A pesar de este estridente
ruido previo, hay que señalar que el acuerdo plenario puede calificarse
como una decisión perfectamente normal: tres partidos, que acudieron a las
últimas elecciones con el firme compromiso de no permitir instalaciones
industriales en la Canal, acordaron hacer las gestiones necesarias para
paralizar un proyecto que incumple estos postulados y como disponían de
los votos suficientes (democráticamente otorgados por los ciudadanos
alcoyanos), acabaron aprobando la medida y pidiendo amparo a los
tribunales. Sorprende la oleada de reacciones apocalípticas y
escandalizadas que se ha producido ante un hecho tan previsible. Lo
realmente extraordinario habría sido que alguien del trío
PSOE/Compromis/EU hubiera dado vía libre a una infraestructura rodeada de
dudas ambientales y de riesgos para el acuífero del Molinar, que entra en
clara contradicción con toda su doctrina urbanística.
Estamos ante la única salida
posible. La actitud de La Española y de la Generalitat les dejaban muy
poco margen de maniobra a los partidos de la izquierda alcoyana, que se
enfrentaban a dos únicas opciones: rechazar el complejo industrial o
aceptarlo, dejándose en la jugada buena parte de su credibilidad política.
La utilización de la fórmula excepcional del ATE rompe las reglas
tradicionales del juego urbanístico, en las que se señala que el diseño de
una ciudad es tarea de su administración local. Se trata de una arbitraria
invasión de las competencias municipales, que culmina con la entrega de un
cheque en blanco a una empresa particular, para que ésta puede planear el
territorio a su gusto y atendiendo únicamente a sus intereses económicos;
creándose de paso un extraño precedente, que permitiría a cualquier
propietario de terrenos decidir sobre su destino, al margen de cualquier
tipo de normativa legal.
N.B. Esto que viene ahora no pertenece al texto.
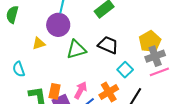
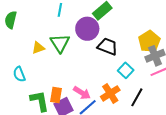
purple circle: (58, 25) -> (87, 29), moved
green triangle: (76, 49) -> (60, 43), moved, turned -45
pink arrow: (81, 90) -> (82, 93), turned 96

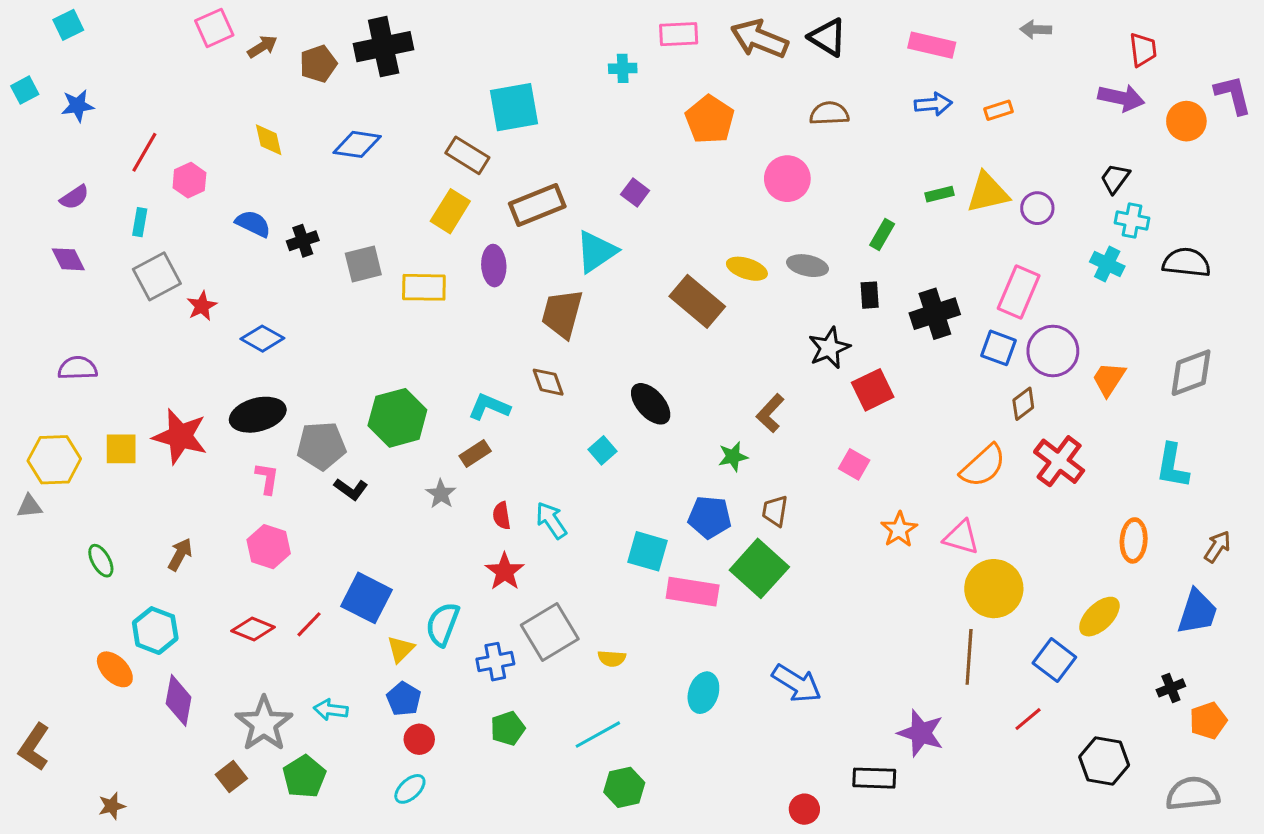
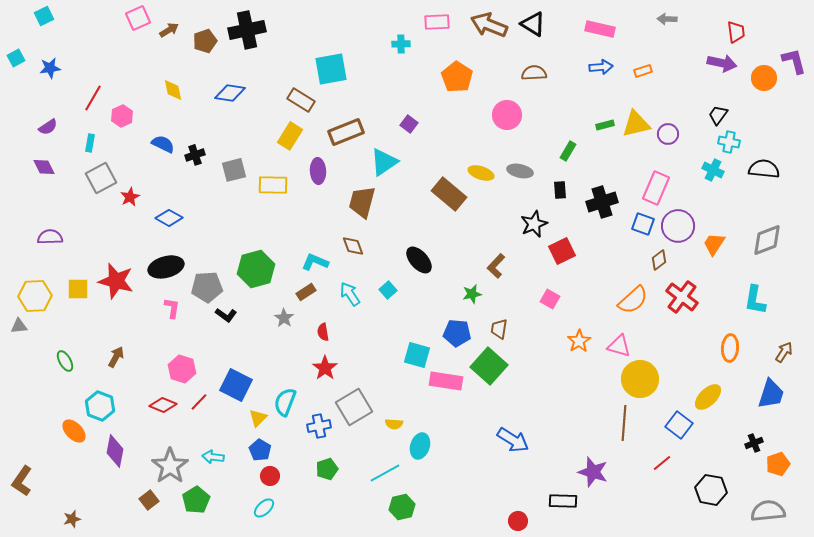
cyan arrow: (551, 520) -> (350, 294), moved
pink hexagon: (269, 547) -> (182, 369), moved
cyan ellipse: (703, 693) -> (420, 446), moved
Se trata de una actuación sostenida
exclusivamente por los discutibles criterios técnicos de la Generalitat
Valenciana; un desprestigiado compañero de viaje, que se ha hecho
tristemente famoso en todo el mundo por su capacidad para permitir los
mayores desmanes urbanísticos.
La negativa de La Española a
negociar ubicaciones alternativas, rechazando la figura de la permuta de
terrenos que sí se ha aplicado en el caso de otras industrias, junto a la
progresiva aparición de nuevos detalles del proyecto aprobado por el
Consell han hecho crecer la sospecha de que no estamos ante un plan
estrictamente industrial, sino ante una operación en la que también se
incluyen importantes elementos de especulación inmobiliaria. Llegados a
este punto, conviene recordar que, además de fábricas, la resolución de la
Generalitat permite edificar en la zona chalés, edificios residenciales y
hasta un complejo comercial; dejando el camino abierto al desarrollo de
una gran área de expansión urbana realizada al margen de todo control del
Ayuntamiento; que mientras nadie demuestre lo contrario, sigue siendo el
legítimo representante de los vecinos de Alcoy.
La falta de puntos de
confluencia en este debate nos ha llevado a una situación cargada de
tintes dramáticos y de argumentos viscerales sin ninguna solidez. Las
instituciones económicas que ahora salen en defensa de Alcoinnova quieren
convertir este polémico proyecto en el último tren para la
reindustrialización de la ciudad, exigiendo para esta iniciativa un
incomprensible tratamiento vip, que la sitúe por encima del bien y del
mal. En su amañado silogismo, se olvidan de una cuestión importante: si
las empresas privadas tienen la obligación de ganar dinero, las
administraciones públicas están obligadas por ley a defender los intereses
de los ciudadanos.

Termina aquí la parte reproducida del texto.